* _What is required_:
Exact repetition of a range: find the line containing "da descoberta da" and the line containing "oyun dışında." in the material below, then repeat both and all lines between them, leaving pictures out.

* _Data records_:
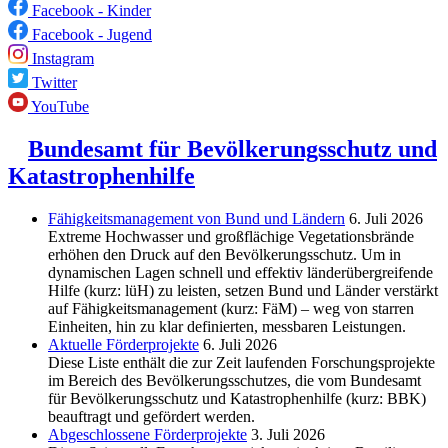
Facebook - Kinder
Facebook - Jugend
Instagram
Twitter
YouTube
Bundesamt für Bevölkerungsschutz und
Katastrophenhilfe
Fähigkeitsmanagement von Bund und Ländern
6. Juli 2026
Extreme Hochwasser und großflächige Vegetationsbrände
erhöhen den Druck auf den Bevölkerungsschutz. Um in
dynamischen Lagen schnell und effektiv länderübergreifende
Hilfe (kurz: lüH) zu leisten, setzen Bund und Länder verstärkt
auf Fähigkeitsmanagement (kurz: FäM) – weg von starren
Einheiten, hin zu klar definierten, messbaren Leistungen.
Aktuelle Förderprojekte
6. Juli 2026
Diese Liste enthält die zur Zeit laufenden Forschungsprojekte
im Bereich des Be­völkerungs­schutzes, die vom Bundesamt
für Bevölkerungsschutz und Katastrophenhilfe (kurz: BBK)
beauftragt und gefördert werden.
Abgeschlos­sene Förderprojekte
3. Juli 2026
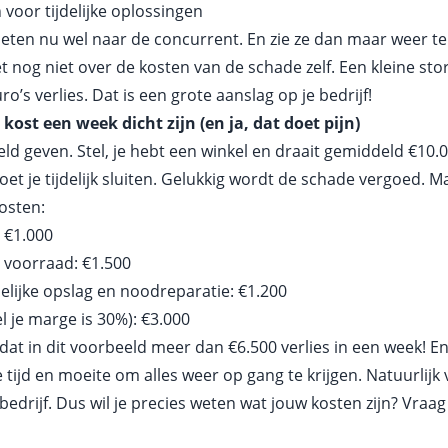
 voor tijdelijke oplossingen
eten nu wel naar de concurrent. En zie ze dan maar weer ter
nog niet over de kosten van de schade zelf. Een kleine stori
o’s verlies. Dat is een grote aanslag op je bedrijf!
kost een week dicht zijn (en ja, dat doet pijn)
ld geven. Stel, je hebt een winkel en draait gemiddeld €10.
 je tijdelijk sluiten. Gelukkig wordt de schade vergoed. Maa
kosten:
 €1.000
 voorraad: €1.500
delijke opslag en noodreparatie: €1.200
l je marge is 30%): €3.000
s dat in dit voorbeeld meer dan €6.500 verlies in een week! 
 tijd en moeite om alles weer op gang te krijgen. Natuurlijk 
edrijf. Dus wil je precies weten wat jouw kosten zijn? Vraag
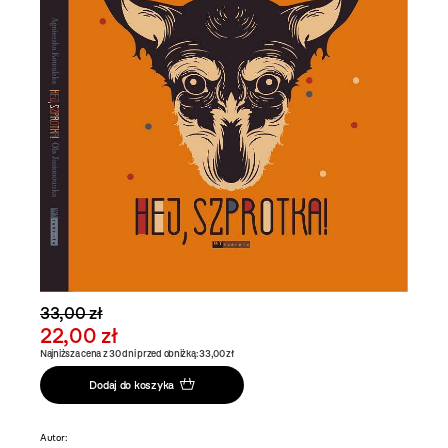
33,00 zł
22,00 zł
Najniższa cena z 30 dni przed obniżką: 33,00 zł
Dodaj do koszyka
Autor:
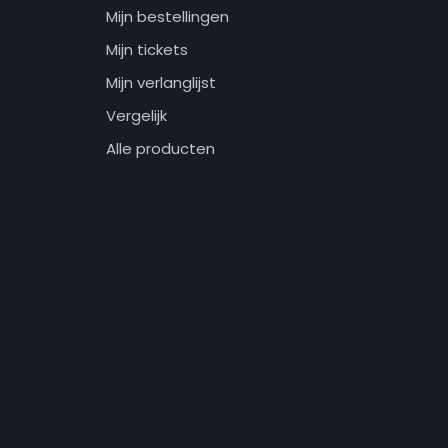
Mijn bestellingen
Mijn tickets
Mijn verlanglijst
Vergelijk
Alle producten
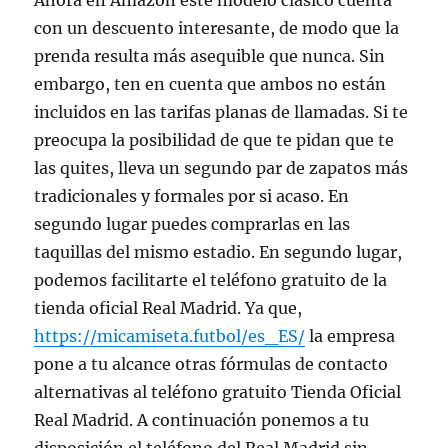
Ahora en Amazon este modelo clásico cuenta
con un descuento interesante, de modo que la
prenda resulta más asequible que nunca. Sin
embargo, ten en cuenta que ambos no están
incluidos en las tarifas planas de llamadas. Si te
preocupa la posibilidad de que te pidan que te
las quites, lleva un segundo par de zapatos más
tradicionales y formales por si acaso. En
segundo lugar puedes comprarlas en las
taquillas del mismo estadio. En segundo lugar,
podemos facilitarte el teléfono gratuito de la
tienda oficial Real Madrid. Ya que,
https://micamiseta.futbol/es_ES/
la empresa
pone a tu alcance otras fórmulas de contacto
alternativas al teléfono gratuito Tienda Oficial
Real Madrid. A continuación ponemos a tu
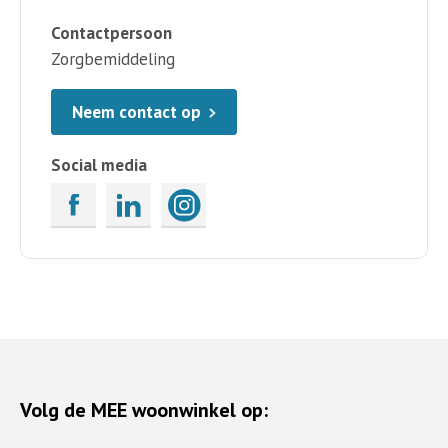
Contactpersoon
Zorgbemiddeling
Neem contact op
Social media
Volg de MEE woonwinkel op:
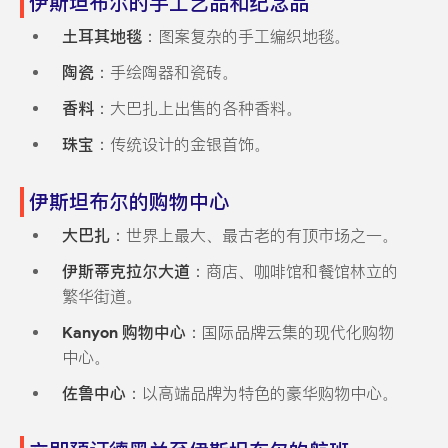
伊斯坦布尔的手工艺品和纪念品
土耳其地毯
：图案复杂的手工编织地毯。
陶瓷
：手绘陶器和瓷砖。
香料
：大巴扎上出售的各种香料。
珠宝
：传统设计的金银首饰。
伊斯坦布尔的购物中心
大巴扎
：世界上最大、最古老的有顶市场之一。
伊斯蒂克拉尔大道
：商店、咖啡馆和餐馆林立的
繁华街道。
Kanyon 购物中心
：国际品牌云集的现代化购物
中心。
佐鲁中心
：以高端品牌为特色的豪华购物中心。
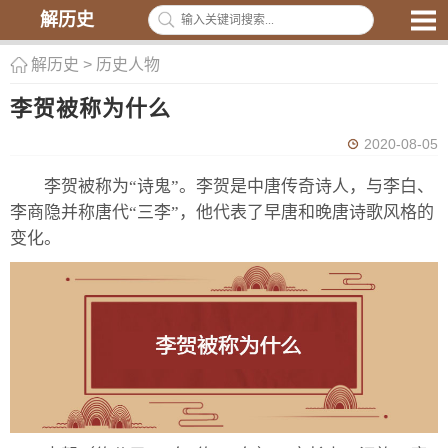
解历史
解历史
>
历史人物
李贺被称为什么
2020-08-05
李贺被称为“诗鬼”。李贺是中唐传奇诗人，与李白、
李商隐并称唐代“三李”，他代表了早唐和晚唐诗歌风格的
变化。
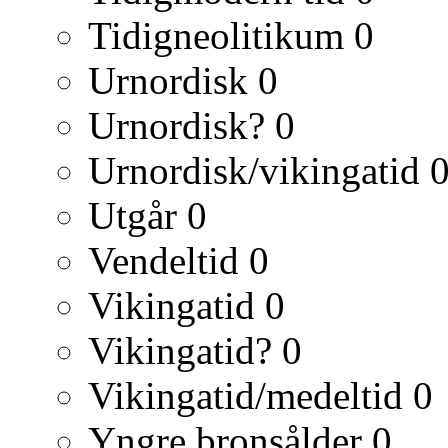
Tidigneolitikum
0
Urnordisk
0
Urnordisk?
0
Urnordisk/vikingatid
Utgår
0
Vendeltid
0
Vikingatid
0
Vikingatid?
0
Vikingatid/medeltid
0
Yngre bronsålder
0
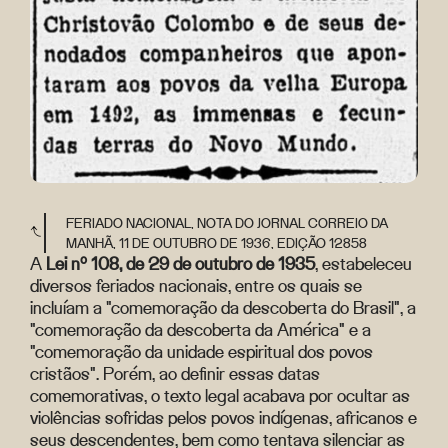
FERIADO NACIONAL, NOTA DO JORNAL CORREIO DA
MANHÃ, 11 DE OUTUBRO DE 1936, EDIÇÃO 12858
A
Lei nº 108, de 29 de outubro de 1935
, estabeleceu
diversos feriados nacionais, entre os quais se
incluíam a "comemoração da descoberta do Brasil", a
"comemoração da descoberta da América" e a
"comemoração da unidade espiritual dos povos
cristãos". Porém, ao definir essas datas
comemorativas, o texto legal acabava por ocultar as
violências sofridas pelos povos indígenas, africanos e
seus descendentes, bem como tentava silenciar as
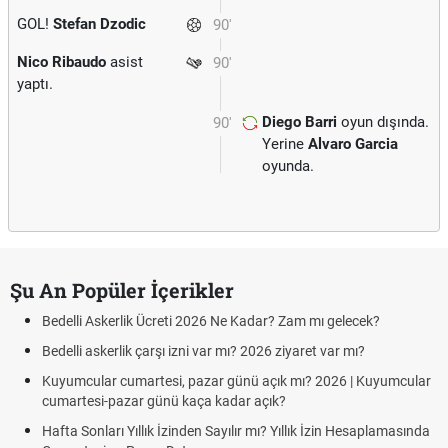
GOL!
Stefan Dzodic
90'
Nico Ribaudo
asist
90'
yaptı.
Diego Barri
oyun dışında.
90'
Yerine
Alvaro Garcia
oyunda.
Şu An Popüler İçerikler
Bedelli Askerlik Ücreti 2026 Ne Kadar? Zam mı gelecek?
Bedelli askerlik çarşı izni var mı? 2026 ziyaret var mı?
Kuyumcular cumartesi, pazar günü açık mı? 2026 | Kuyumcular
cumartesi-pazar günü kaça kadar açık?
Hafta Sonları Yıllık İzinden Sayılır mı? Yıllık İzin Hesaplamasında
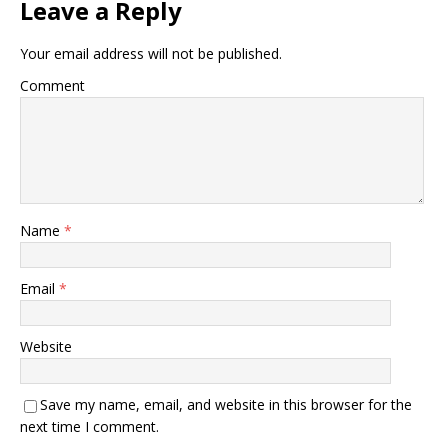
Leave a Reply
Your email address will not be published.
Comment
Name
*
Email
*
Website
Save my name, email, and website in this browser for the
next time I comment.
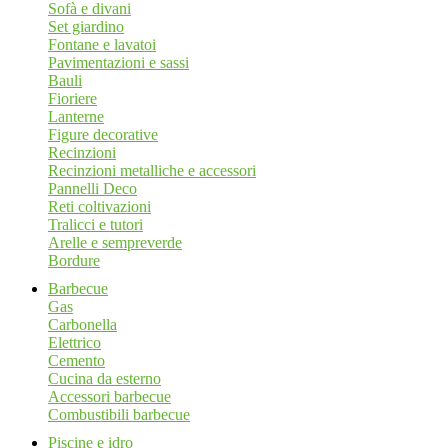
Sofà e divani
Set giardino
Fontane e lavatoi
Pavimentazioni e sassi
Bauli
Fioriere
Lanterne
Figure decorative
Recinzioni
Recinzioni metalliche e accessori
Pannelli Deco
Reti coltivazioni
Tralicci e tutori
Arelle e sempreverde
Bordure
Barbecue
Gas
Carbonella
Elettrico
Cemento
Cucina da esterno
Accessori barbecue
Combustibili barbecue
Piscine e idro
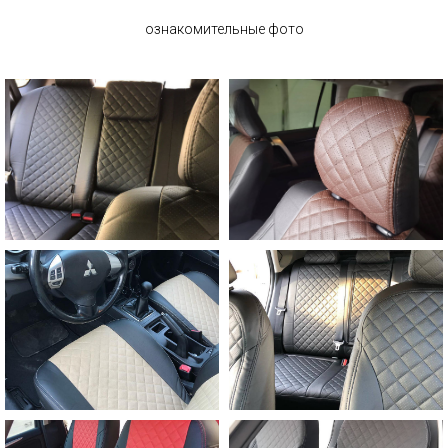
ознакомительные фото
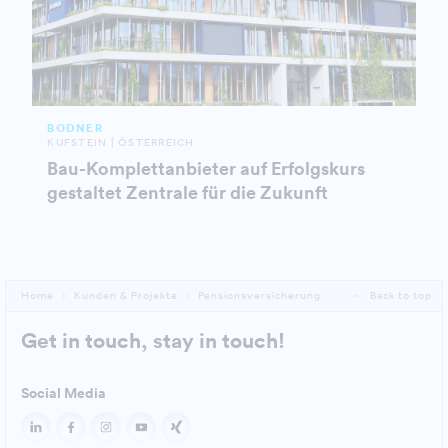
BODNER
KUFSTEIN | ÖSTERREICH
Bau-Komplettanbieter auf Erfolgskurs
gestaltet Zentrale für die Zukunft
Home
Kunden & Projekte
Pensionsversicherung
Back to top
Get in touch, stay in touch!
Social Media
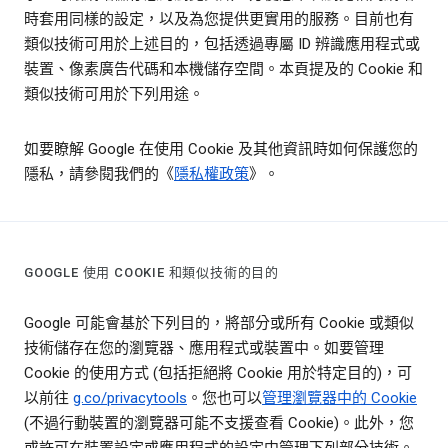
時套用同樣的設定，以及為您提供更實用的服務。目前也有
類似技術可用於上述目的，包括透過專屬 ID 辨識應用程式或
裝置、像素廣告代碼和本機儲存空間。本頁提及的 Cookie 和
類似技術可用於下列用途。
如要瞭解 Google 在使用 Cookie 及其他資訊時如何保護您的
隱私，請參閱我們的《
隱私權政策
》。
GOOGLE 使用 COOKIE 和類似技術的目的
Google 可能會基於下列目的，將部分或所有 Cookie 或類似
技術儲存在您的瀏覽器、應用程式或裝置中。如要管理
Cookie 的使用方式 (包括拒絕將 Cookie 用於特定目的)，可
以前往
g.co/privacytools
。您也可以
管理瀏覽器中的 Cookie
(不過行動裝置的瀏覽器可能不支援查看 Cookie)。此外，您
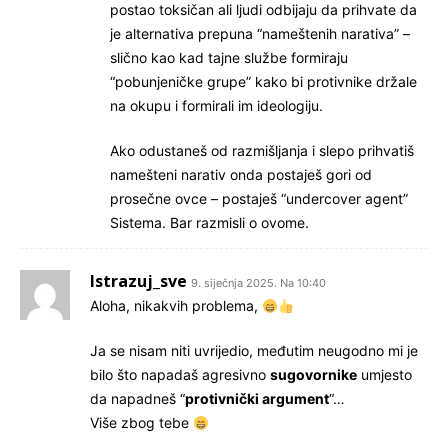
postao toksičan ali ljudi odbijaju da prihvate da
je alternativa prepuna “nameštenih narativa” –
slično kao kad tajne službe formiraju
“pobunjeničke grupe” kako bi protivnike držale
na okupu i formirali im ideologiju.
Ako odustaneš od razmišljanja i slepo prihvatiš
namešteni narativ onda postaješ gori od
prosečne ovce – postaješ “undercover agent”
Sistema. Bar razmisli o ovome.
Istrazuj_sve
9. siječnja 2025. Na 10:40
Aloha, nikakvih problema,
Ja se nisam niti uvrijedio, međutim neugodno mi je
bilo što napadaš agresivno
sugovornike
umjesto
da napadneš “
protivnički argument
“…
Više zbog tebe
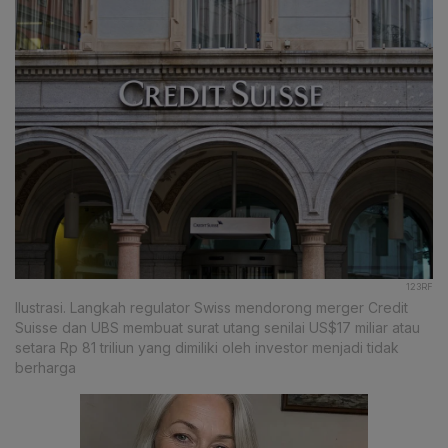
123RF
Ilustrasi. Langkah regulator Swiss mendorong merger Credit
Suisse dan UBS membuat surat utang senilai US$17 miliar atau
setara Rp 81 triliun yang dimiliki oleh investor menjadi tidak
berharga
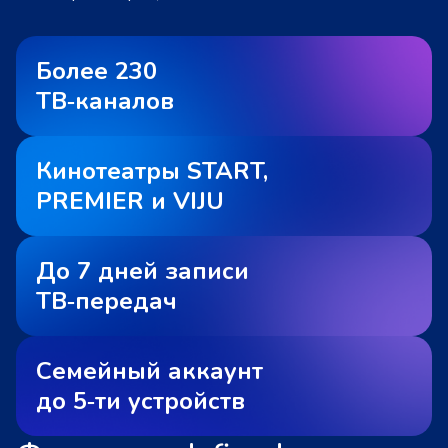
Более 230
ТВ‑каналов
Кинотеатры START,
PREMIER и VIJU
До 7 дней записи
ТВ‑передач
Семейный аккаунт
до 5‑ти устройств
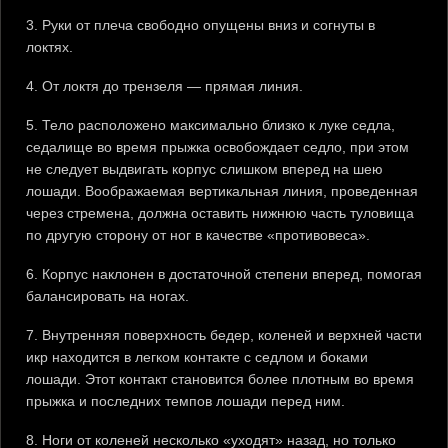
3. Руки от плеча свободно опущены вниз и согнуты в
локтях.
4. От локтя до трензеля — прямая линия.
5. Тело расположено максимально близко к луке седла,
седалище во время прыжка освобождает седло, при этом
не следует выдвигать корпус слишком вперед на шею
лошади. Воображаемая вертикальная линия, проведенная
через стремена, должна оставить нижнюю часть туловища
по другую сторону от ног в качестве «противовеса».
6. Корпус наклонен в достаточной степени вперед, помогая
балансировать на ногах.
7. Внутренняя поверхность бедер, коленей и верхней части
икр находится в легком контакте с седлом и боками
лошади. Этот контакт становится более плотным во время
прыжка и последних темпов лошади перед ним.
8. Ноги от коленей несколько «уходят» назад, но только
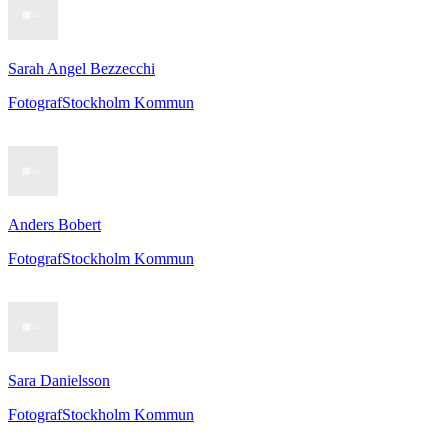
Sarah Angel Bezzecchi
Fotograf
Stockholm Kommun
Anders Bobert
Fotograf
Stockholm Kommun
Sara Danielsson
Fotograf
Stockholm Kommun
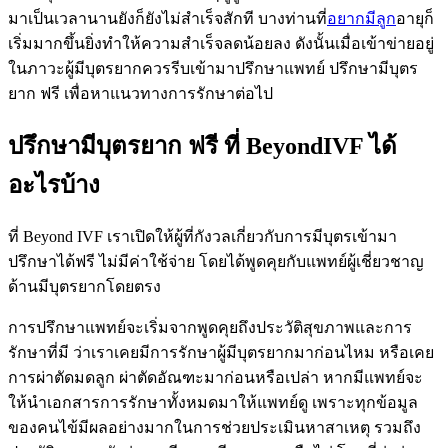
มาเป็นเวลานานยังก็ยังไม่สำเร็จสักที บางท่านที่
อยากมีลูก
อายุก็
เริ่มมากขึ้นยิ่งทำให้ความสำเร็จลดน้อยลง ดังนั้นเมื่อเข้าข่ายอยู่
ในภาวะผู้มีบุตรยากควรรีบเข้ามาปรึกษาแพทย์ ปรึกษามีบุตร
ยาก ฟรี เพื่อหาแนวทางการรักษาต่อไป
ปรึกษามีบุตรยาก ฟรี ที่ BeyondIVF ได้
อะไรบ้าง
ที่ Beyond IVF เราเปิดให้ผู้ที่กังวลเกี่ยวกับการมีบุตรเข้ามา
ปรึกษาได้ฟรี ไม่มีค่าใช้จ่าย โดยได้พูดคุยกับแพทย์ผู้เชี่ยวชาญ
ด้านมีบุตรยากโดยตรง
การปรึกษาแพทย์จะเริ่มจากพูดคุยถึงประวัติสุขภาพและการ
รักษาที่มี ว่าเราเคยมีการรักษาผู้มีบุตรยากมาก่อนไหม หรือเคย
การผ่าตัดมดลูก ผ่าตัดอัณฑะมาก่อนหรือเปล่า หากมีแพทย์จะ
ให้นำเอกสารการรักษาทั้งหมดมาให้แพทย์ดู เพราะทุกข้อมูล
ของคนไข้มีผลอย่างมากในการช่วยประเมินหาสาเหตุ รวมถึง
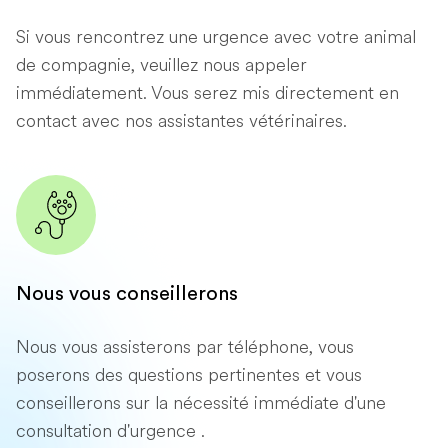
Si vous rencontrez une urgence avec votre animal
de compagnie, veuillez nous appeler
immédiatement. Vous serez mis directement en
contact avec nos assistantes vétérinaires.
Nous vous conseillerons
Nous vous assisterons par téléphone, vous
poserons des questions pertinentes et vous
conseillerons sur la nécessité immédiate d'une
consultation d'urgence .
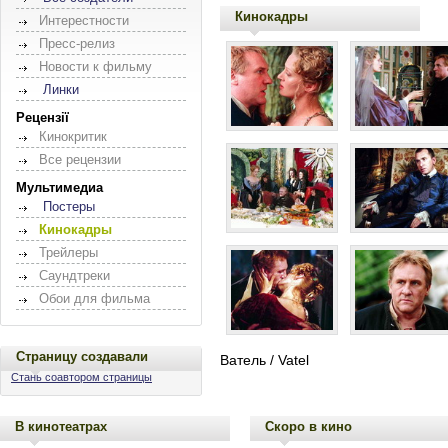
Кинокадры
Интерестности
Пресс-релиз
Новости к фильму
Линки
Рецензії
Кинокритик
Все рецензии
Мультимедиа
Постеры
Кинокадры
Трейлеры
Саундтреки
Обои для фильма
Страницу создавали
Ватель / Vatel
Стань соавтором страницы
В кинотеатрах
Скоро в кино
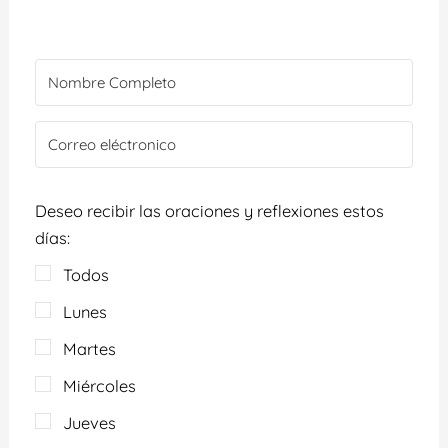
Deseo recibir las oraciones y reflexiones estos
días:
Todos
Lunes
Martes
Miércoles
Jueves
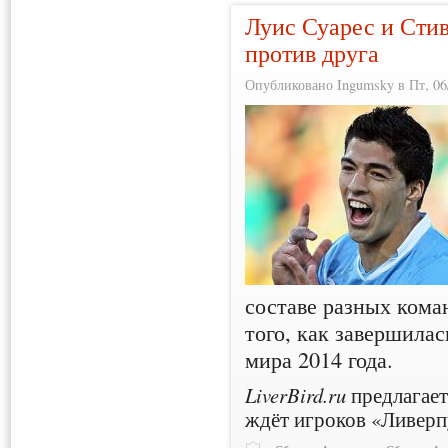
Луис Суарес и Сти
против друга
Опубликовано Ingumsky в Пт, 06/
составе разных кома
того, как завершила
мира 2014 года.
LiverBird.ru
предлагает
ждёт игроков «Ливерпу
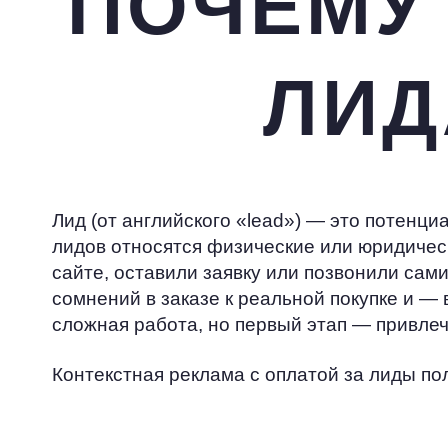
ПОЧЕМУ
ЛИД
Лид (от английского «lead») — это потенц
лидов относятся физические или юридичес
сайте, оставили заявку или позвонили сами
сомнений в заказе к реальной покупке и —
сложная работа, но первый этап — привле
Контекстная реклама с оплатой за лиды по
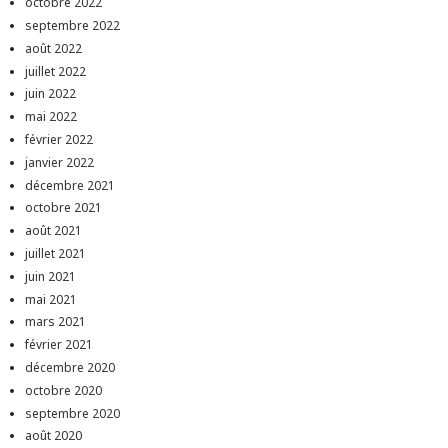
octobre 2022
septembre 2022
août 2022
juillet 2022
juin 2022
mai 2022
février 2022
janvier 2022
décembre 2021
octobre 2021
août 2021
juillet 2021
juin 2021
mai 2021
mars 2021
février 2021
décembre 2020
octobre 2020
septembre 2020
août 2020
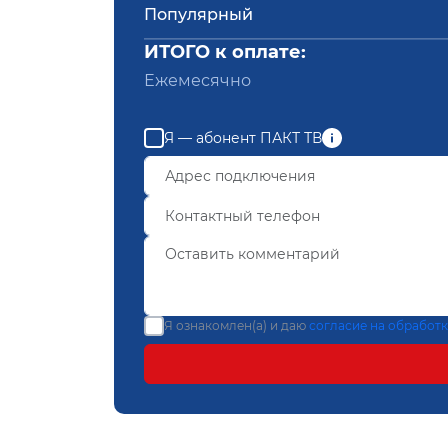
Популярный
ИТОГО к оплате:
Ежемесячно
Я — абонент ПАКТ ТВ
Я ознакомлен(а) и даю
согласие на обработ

* _Answer to this exercise_:
"comemoração da descoberta da América" e a
"comemoração da unidade espiritual dos povos
cristãos". Porém, ao definir essas datas
comemorativas, o texto legal acabava por ocultar as
violências sofridas pelos povos indígenas, africanos e
seus descendentes, bem como tentava silenciar as
GOL!
Stefan Dzodic
90'
Nico Ribaudo
asist
90'
yaptı.
Diego Barri
oyun dışında.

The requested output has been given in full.